No project gets testing resources as some right of its existence. The onus is on the development teams to solicit help from testers and convince them that their project is exciting and full of potential.

  — 这两段话既描述了SETs进入项目的时机,同时也从侧面反映出了Google内部产品的初期形成机制。在这种机制下,一些著名产品诸如Gmail、 Chrome等诞生了。个人很是认同这种自底向上的产品"产生机制",有利于员工创造力的充分展现。其实退一步来说,我们不一定非要公司明确规定设置 20%个人时间,只是我们在平时工作中主动去发现、去分析、思考和总结,我们一样可以"创造"出一些用于改善我们工作和生活的工具或产品,这些"成果"在 我们的日常工作中使用,逐渐被大家所接受,甚至于发展演化成熟,形成一个可盈利的产品或是贡献给开源社区,不是一样很好么。感觉国内的很多互联网公司里面 的一些同行正在做这些事情。

9、This is the convention at Google: Make the common case fast.

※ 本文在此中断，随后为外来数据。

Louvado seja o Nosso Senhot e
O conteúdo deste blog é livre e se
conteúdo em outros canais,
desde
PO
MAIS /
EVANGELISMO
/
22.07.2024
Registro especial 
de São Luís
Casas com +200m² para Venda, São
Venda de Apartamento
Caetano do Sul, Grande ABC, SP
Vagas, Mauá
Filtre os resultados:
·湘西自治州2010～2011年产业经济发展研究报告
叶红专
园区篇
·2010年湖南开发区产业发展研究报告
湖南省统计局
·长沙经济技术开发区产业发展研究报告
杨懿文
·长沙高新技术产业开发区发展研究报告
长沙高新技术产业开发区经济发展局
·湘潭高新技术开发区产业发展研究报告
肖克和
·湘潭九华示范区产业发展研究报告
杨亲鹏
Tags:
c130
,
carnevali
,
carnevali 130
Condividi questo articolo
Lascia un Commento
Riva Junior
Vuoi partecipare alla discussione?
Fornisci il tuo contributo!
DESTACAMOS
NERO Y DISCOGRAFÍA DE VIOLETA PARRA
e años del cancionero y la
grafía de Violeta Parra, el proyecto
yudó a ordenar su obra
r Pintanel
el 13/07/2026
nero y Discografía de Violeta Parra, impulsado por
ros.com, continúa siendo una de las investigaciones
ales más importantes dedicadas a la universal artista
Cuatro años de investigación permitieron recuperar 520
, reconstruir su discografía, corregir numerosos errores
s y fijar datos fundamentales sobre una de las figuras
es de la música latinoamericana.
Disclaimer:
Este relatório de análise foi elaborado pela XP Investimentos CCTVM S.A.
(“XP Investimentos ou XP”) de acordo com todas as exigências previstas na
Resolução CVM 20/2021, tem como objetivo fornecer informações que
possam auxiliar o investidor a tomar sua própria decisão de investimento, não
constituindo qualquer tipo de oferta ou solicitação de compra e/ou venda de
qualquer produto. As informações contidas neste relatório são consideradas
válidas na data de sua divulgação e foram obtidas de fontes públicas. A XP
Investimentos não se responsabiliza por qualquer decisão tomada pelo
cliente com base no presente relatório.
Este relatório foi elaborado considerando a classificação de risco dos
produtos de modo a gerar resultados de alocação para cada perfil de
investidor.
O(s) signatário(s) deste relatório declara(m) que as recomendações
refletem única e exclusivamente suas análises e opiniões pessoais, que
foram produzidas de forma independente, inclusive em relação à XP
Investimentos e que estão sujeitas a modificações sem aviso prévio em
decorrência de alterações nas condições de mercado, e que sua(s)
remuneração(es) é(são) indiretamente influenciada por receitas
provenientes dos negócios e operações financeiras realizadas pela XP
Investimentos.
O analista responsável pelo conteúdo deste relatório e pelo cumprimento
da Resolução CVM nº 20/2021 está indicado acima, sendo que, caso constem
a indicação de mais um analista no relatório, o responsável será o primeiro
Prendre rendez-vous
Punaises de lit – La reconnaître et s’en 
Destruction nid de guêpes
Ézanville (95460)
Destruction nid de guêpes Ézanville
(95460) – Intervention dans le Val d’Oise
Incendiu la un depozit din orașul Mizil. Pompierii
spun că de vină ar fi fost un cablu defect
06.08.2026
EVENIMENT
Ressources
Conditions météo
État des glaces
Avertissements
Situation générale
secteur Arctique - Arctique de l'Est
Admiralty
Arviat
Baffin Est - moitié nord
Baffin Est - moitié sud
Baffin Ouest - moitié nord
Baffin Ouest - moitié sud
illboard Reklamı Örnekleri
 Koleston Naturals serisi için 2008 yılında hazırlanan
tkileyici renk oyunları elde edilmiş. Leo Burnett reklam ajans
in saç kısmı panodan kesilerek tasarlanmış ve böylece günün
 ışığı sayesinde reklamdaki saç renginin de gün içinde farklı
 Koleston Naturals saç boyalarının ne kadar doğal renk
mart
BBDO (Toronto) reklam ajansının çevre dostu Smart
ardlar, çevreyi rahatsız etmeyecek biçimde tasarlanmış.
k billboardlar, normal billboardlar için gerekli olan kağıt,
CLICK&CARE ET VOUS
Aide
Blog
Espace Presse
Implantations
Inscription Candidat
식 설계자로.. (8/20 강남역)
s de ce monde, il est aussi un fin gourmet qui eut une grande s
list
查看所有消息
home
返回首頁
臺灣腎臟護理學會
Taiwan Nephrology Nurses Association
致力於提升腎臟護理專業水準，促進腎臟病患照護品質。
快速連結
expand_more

  — 这显然已经上升到了哲学的层次,不仅对开发测试过程的效率改进有着指导意义,对软件自身的调优也是一样富有价值。甚至于对我们的日常生活也是有帮助的。

10、Designs that seek to automate everything end-to-end all in one master test suite are generally a mistake. The larger an automation effort is, the harder it is to maintain and the more brittle it becomes as the system evolves. It’s the smaller, more special purpose automation that creates useful infrastructure and that attracts the most SWEs to write tests.

        Overinvesting in end-to-end automation often ties you to a product’s specific design.

  –  这又是Google内部对自动化测试的一种中肯的实用的理解。我们要自动化,但要掌握方法,不要大而全,要小且精,吸引SWE自己去写测试代码。过分追求全闭环的自动化测试会将你与一个产品的细节间建立依赖。

11、Google centers its development process around code reviews. There is far more fanfare about reviewing code than there is about writing it.
      
       These pre-submit rules cover simple things such as adherence to the Google coding style guide and more involved things such as ensuring that every existing test associated with the CL has been executed (the rule is that all tests must pass).

  — Google打造了一个以代码评审为中心的开发过程,建立了一套完整的日常开发流程以及评审流程。并通过一套完整的工具平台在代码提交评审前对代码进行各种自动化检查,让评审过程更加focus关键业务逻辑,而不是语法之类的细节。

12、Test Runtime Requirements
   – Each test must be independent from other tests so that tests can be executed in any order.
   – Tests must not have any persistent side effects. They must leave their environment exactly in the state when it started.

  — 这里点明测试执行的原则:测试case间无依赖,可任意顺序执行;测试执行应遵循"童子军"纪律:测试执行结束后,将环境恢复到测试起始状态。

13、带认证的测试(Test Certified)

  — Google内部建立了类似竞赛似的规则,对每个项目的测试水平进行认证,分为几个级别:从TC level1到TC level5。对于每个级别都有明确的指标,甚至是明确的达标数字,比如总测试覆盖率,各种类型(比如small)测试的覆盖率等。在每个项目的首页都会 看到该项目的认证级别。这种规则将促使项目SWE和SET不断地改善测试,来提升测试认证水平,间接地提升了产品的质量。